Exercise brief: Look through the data and write out every line with the word "ANSN" in it.
++++++++
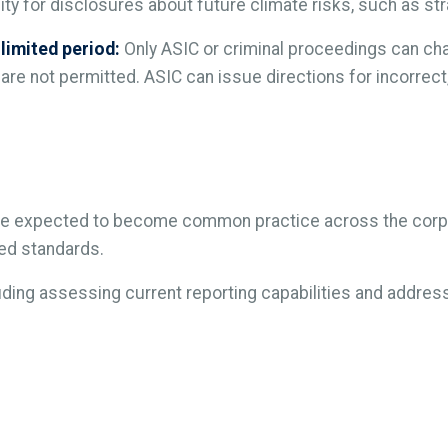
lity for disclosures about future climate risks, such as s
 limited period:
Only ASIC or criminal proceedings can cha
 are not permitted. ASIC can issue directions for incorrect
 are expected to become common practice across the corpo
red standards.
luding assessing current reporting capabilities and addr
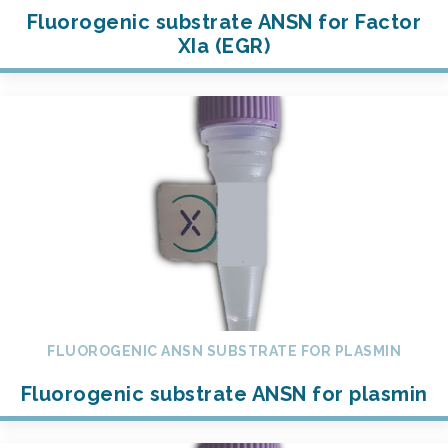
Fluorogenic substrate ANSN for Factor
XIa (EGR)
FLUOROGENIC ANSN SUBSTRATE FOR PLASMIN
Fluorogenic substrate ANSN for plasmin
++++++++
Completed task:
Fluorogenic substrate ANSN for Factor
FLUOROGENIC ANSN SUBSTRATE FOR PLASMIN
Fluorogenic substrate ANSN for plasmin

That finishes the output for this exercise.